Spirit reported that when sandwich panels are constructed under atmospheric pressure, some film adhesives exhibit a tendency to foam, creating porosity in the core-to-cell wall fillets that reduces shear strength. The propensity to foam is a function of the adhesive itself and the material and form of the carrier. OOA adhesives are available, and Spirit scientists carefully selected products to match the cure cycle of the facesheet resin system to eliminate strength reductions in sandwich panels caused by adhesive foaming.
Also, if not properly bagged and cured, some OOA materials have slightly higher porosity levels that might make OOA materials more susceptible to moisture ingress than autoclave-cured systems.

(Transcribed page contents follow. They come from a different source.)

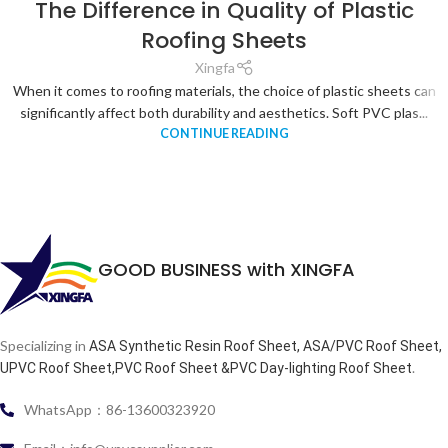
The Difference in Quality of Plastic
Roofing Sheets
Xingfa
When it comes to roofing materials, the choice of plastic sheets can
significantly affect both durability and aesthetics. Soft PVC plas...
CONTINUE READING
GOOD BUSINESS with XINGFA
Specializing in
ASA Synthetic Resin Roof Sheet, ASA/PVC Roof Sheet,
.
UPVC Roof Sheet,PVC Roof Sheet &PVC Day-lighting Roof Sheet
WhatsApp：86-13600323920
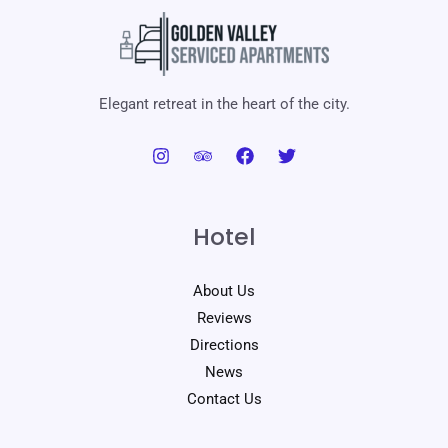
Elegant retreat in the heart of the city.
Hotel
About Us
Reviews
Directions
News
Contact Us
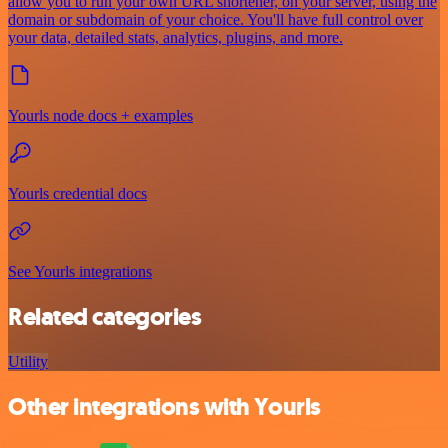
allow you to run your own URL shortener, on your server, using the
domain or subdomain of your choice. You'll have full control over
your data, detailed stats, analytics, plugins, and more.
Yourls node docs + examples
Yourls credential docs
See Yourls integrations
Related categories
Utility
Other integrations with Yourls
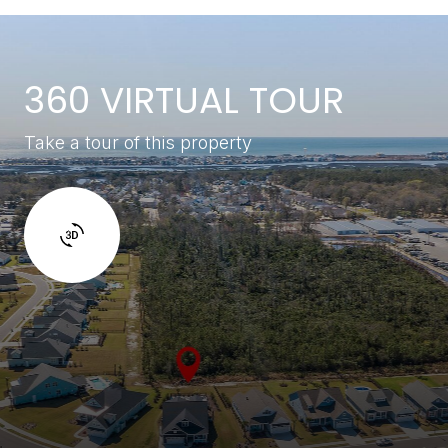
360 VIRTUAL TOUR
Take a tour of this property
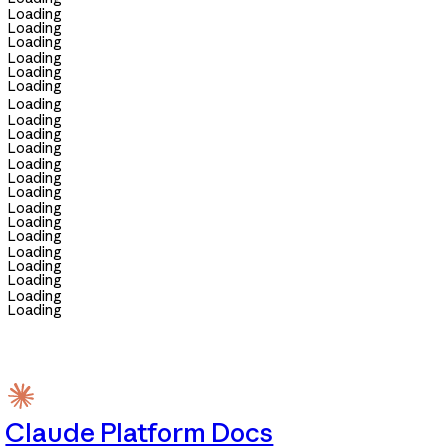
Loading
Loading
Loading
Loading
Loading
Loading
Loading
Loading
Loading
Loading
Loading
Loading
Loading
Loading
Loading
Loading
Loading
Loading
Loading
Loading
Loading
Claude Platform Docs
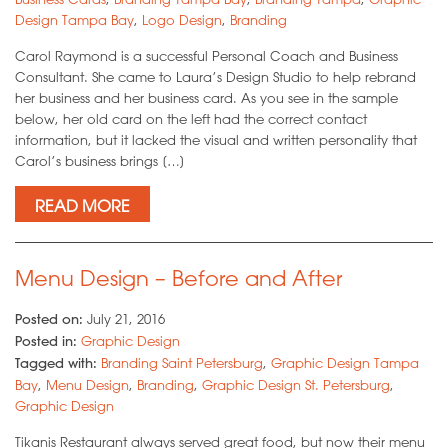
Design Tampa Bay
,
Logo Design
,
Branding
Carol Raymond is a successful Personal Coach and Business
Consultant. She came to Laura’s Design Studio to help rebrand
her business and her business card. As you see in the sample
below, her old card on the left had the correct contact
information, but it lacked the visual and written personality that
Carol’s business brings […]
READ MORE
Menu Design – Before and After
Posted on:
July 21, 2016
Posted in:
Graphic Design
Tagged with:
Branding Saint Petersburg
,
Graphic Design Tampa
Bay
,
Menu Design
,
Branding
,
Graphic Design St. Petersburg
,
Graphic Design
Tikanis Restaurant always served great food, but now their menu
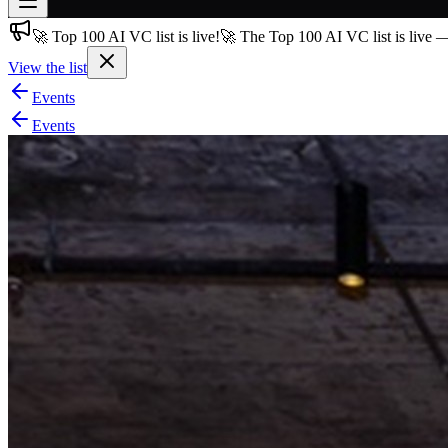
🚀 Top 100 AI VC list is live!
🚀 The Top 100 AI VC list is live 
Join free
→
View the list
Join 200,000+ members & investors
Events
Log in
Events
More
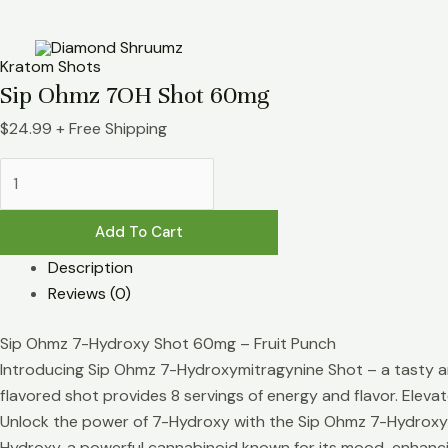
Skip
Sip
to
Ohmz
content
7OH
Kratom Shots
Shot
Sip Ohmz 7OH Shot 60mg
60mg
$
24.99
+ Free Shipping
quantity
Add To Cart
Description
Reviews (0)
Sip Ohmz 7-Hydroxy Shot 60mg – Fruit Punch
Introducing Sip Ohmz 7-Hydroxymitragynine Shot – a tasty and
flavored shot provides 8 servings of energy and flavor. Eleva
Unlock the power of 7-Hydroxy with the Sip Ohmz 7-Hydroxy Sh
Hydroxy, a powerful cannabinoid known for its mood-enhancing 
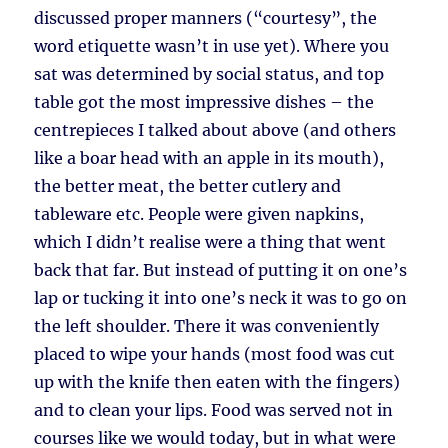
discussed proper manners (“courtesy”, the
word etiquette wasn’t in use yet). Where you
sat was determined by social status, and top
table got the most impressive dishes – the
centrepieces I talked about above (and others
like a boar head with an apple in its mouth),
the better meat, the better cutlery and
tableware etc. People were given napkins,
which I didn’t realise were a thing that went
back that far. But instead of putting it on one’s
lap or tucking it into one’s neck it was to go on
the left shoulder. There it was conveniently
placed to wipe your hands (most food was cut
up with the knife then eaten with the fingers)
and to clean your lips. Food was served not in
courses like we would today, but in what were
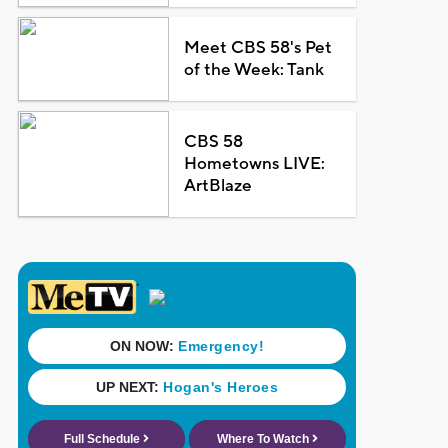
Meet CBS 58's Pet
of the Week: Tank
CBS 58
Hometowns LIVE:
ArtBlaze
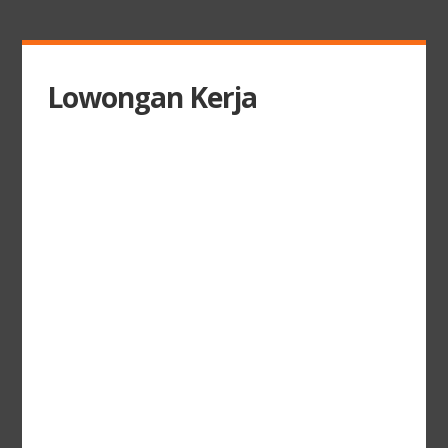
Lowongan Kerja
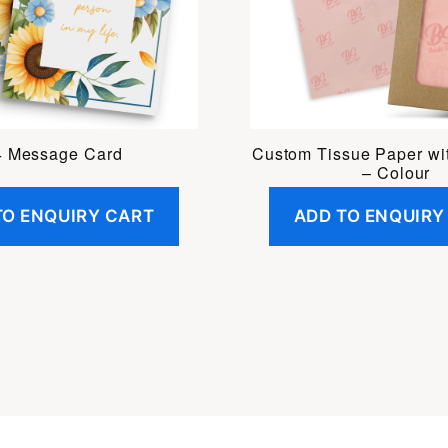
 Message Card
Custom Tissue Paper wi
– Colour
TO ENQUIRY CART
ADD TO ENQUIRY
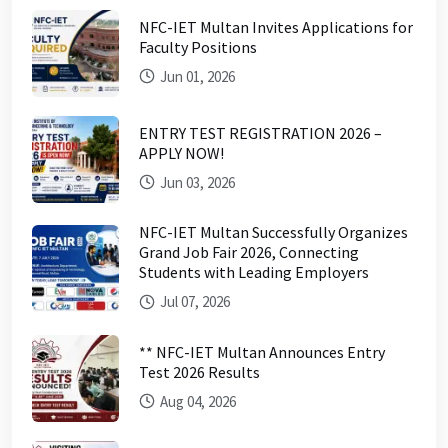
NFC-IET Multan Invites Applications for
Faculty Positions
Jun 01, 2026
ENTRY TEST REGISTRATION 2026 –
APPLY NOW!
Jun 03, 2026
NFC-IET Multan Successfully Organizes
Grand Job Fair 2026, Connecting
Students with Leading Employers
Jul 07, 2026
** NFC-IET Multan Announces Entry
Test 2026 Results
Aug 04, 2026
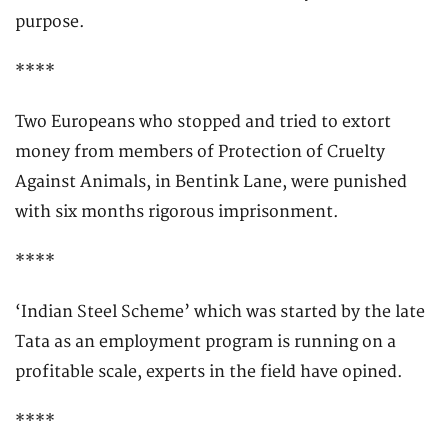
purpose.
****
Two Europeans who stopped and tried to extort
money from members of Protection of Cruelty
Against Animals, in Bentink Lane, were punished
with six months rigorous imprisonment.
****
‘Indian Steel Scheme’ which was started by the late
Tata as an employment program is running on a
profitable scale, experts in the field have opined.
****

If an impact event causes small through-the-thickness microcracks in the resin to link with the small air pockets, a moisture path through the facesheet thickness could result. Over time, due to capillary action, moisture can be drawn into the honeycomb cells. This moisture build-up, in turn, can further degrade the sandwich panel’s overall strength over time due to freeze/thaw cycles and pressure changes. Spirit has worked with material suppliers and its OEM customers and their suppliers to optimize the curing process for OOA sandwich constructions.
Spirit AeroSystems credits close coordination with customers and material suppliers for much of what has resulted in its high-quality OOA sandwich panels that now exhibit quality equal to that of conventional autoclave-cured panels. The use of non-foaming adhesives has significantly improved the quality of co-bonded and co-cured structures. A typical honeycomb sandwich panel made by Spirit can be seen in Fig. 5.
Notably, OOA resin systems provide other advantages, particularly in the area of repair and rework because bonded repairs can be made outside of the autoclave under vacuum bag only, with local heating. Damaged parts potentially can be cheaply and easily repaired to their full blueprint strength. Toray Industries (Tokyo, Japan) is collaborating with Spirit in testing composite formulations for OOA repairs.
“Cure time is a bottleneck for high-rate production,” concludes Cadwell Stancin. In the future, materials must cure much faster and “material chemistries should be improved to make sure resin flows in a controlled manner through complex architectures and the material systems control knock-down due to variability of fiber volume fraction throughout the structure.”
Spirit AeroSystems is constantly evaluating emerging OOA systems and providing their input back to suppliers in order to improve those systems.
As more OOA systems become available and the processes become robust, Cadwell Stancin expects more OOA parts to be developed: “For Spirit AeroSystems, the move to OOA is not a question of if, but only one of when.”